FX report for the week ending February 24, 2017
It’s time for another Rate Tracker from theCurrent! Every week we’ll provide charts and information giving you a quick rundown of how the Canadian dollar fared against three of the world’s most important currencies – the US dollar, the euro, and the pound sterling. You can also find important news and other events that could affect the dollar in an easy to read table. We hope this will help connect you even more to Continental and the wide world of foreign exchange. Enjoy!
USD and CAD
- The US dollar lost some ground during the week after the minutes of the Federal Open Market Committee (FOMC) meeting showed hesitancy amongst some Fed members to support an interest rate hike.
- Data out of Canada showed that the Consumer Price Index (CPI) rose 0.9% in January, surpassing expectations of an increase of 0.3%, after a previous fall by 0.2% in December. The Core CPI data helped support the loonie; however, its gains were limited as oil prices were lower on Friday.
- The Bank of Canada is expected to maintain its overnight rate at 0.5% on March 1, 2017.
- The USD/CAD pair was almost unchanged last week, closing Friday at 1.3109.
EUR and CAD
- The euro was lower against the Canadian dollar last week, closing the week at 1.3846 with a 0.41% drop from previous weeks close.
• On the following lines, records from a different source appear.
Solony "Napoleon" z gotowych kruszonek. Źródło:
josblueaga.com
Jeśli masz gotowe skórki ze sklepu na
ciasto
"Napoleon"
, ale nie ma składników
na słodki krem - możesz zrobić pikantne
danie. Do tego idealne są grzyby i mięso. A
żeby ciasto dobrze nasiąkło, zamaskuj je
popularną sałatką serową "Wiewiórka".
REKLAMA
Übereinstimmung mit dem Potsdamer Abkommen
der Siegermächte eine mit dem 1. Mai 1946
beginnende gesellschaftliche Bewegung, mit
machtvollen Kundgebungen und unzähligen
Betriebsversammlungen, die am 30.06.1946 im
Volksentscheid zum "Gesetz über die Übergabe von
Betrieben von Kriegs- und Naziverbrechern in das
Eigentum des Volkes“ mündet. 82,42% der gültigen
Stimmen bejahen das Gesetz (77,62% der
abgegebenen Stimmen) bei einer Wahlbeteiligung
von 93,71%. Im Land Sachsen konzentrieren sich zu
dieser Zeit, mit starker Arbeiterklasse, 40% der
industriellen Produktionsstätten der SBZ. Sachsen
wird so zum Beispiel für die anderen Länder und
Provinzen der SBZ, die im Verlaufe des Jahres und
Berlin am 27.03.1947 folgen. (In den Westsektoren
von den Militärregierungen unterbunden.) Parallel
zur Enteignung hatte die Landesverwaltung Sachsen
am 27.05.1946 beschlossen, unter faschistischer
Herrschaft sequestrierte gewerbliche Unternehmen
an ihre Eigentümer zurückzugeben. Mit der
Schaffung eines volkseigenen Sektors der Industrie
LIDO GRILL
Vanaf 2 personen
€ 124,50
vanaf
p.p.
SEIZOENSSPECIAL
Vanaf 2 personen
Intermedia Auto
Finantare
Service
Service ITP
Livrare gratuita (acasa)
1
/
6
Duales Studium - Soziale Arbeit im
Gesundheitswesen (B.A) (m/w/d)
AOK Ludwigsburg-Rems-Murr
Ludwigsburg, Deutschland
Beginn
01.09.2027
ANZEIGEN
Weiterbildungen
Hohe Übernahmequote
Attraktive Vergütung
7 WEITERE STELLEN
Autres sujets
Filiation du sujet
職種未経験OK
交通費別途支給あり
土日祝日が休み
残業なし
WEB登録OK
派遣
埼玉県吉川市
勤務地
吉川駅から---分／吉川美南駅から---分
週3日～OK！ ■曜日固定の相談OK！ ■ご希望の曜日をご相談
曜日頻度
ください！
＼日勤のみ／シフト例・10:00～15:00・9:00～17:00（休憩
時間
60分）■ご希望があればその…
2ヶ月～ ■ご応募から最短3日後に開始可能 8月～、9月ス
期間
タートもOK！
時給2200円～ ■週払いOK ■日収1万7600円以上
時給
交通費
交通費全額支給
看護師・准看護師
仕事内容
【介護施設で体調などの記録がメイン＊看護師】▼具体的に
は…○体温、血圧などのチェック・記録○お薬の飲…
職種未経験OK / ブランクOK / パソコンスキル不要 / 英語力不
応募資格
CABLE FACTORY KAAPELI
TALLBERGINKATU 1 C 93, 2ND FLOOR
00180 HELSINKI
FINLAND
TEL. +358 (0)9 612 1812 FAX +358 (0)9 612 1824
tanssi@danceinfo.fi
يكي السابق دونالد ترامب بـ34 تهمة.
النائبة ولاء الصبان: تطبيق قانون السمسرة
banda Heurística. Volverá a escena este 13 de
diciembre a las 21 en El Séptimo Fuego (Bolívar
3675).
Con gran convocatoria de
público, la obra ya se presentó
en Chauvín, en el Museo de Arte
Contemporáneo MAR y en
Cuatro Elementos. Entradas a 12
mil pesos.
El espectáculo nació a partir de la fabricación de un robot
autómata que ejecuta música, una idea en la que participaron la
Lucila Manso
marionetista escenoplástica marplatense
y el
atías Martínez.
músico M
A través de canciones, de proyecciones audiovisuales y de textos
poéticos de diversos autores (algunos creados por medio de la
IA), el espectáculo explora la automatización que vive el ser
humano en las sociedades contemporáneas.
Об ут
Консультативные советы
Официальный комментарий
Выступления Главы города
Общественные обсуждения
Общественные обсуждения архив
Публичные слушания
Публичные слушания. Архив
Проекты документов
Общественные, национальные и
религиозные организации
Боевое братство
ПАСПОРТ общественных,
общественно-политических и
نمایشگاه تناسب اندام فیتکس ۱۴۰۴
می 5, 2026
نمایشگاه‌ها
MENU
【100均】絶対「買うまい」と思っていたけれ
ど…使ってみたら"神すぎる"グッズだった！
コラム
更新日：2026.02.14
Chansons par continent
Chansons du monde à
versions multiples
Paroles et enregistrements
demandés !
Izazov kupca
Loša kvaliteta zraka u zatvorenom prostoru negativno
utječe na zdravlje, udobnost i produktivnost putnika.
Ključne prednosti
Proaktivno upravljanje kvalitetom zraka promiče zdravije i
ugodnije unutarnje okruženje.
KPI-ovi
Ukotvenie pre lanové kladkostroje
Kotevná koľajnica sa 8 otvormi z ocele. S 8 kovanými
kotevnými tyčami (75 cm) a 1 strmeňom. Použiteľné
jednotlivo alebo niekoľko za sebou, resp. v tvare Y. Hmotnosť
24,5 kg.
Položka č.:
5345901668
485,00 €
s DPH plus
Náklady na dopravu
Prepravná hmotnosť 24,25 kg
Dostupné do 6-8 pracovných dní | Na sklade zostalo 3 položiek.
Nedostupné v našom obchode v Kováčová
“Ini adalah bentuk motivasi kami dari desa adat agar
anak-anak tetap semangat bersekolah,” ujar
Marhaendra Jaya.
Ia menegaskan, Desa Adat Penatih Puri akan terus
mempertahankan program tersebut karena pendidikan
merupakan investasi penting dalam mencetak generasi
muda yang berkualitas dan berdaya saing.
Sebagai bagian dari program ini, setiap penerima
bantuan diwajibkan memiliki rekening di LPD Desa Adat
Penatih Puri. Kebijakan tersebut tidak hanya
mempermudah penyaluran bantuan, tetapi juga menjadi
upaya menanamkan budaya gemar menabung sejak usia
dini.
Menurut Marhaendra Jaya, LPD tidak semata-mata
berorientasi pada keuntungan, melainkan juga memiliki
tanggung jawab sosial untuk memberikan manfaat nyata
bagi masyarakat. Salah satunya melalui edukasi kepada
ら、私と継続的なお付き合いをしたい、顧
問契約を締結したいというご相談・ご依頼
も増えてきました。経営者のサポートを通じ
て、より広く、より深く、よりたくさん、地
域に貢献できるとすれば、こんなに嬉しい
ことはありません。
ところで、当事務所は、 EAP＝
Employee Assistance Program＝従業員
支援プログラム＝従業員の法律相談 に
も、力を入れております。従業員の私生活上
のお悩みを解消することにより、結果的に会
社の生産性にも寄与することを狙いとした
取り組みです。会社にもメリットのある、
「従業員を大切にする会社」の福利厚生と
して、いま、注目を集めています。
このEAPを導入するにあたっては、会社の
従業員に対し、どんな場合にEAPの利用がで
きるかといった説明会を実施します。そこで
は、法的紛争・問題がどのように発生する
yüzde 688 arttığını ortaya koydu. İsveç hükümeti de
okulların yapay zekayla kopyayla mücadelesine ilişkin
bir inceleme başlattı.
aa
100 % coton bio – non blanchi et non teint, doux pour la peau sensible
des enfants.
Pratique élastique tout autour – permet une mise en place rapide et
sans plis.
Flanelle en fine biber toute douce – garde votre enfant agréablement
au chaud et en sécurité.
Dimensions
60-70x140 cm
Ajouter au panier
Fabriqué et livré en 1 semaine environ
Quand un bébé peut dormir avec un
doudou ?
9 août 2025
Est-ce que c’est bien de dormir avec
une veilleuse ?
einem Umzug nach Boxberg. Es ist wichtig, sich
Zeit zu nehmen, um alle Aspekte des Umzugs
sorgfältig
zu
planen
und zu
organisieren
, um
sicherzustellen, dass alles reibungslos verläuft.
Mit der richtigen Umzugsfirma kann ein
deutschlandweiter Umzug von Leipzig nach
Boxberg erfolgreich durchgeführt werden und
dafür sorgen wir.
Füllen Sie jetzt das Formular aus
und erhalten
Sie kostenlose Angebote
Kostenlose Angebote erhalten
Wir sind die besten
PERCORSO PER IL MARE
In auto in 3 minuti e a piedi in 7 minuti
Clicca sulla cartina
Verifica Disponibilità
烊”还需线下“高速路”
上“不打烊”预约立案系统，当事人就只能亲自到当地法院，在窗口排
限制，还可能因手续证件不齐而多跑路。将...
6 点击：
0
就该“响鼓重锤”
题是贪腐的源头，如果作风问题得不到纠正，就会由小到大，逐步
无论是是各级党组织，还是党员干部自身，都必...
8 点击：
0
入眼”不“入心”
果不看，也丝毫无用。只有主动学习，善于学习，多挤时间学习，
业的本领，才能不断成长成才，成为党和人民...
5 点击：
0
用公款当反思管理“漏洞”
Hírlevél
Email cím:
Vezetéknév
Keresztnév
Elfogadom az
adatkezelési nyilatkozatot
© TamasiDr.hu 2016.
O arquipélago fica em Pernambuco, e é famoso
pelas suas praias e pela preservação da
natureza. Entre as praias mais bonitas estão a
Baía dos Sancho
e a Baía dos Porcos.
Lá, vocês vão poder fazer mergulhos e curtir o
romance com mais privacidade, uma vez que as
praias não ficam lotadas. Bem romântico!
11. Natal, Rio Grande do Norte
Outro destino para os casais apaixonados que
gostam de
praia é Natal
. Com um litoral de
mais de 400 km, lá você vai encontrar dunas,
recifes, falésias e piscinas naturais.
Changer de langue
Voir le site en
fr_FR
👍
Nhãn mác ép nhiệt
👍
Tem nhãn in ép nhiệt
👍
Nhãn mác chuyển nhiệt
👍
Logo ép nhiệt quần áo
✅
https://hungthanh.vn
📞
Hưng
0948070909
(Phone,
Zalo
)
- There is no high impact data due in the euro-zone this week. Therefore, the euro could still be driven by political uncertainty around France and if there would be a “Frexit”.
GBP and CAD
- The British pound fell against the loonie and other currencies last week after the revised Q4 GDP figures showed business investments growing more slowly than expected.
- Manufacturing, Constructing and Service PMI data in the U.K are expected to be release on the 1st, 2nd and 3rd of March, 2017 respectively.
- The GBP/CAD pair closed on Friday at 1.6330.